When Healy produced an exquisite finish after good work by Kelly and Deane to level the scores no one would have suspected the massacre that was to follow. United went ahead on thirteen minutes when Walton back-heeled to Wright and Deane was on hand to convert the cross from close range. Ten minutes later Deane headed towards the box and a Rangers defender could only help it towards goal and Wright reacted quickly to poke the ball home at the second attempt.

Rangers were in disarray and United were on the warpath and wrapped up the game with two goals in a minute just before half-time. The first came when Deane finished off a move involving Oster and Wright and then the big striker completed his hat-trick by converting a Kelly cross. The second half was always going to be an anti-climax and when Healy missed a penalty following a foul on Walton it seemed the crowd's cries of "We want six" were going to be ignored.

But Deane answered their call when he was on hand to capitalize on a defensive error.

The result could have been wider but was good enough as United edged up into seventeenth position. Once again United were able to field an unchanged team for the visit of Watford to Elland Road. The expected deal for Shaun Derry fell through, embarrassingly after United had paid for his medical, and there was talk of boardroom unrest but potential investor Norman Stubbs is due to return from a Caribbean holiday and things could be resolved.

After the run of good form culminating in the thrashing of Queens Park Ranger expectations were high and it was once again the case of "after the Lord Mayor's Show" as United were lucky to scramble a draw. United twice came from behind but it was a game that neither teams deserved to lose. United played some good football at times but paid a heavy price for their generosity after twice handing Watford the lead.

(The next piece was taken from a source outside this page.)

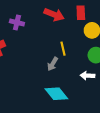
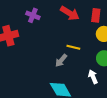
yellow line: (63, 49) -> (73, 47), turned -72
white arrow: (87, 76) -> (93, 77), turned 56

After nine minutes no one picked up Dyer as he headed in at the far post and in the seventy-first minute the visitors second was right out of the "how not to defend" manual.

Pugh sold Gregan short with a bad pass which left him in difficulties, he compounded the problem by trying to play a shocking back pass to the keeper which hit Butler and was cannoned straight into the path of Dyer, who did not look a gift horse in the mouth.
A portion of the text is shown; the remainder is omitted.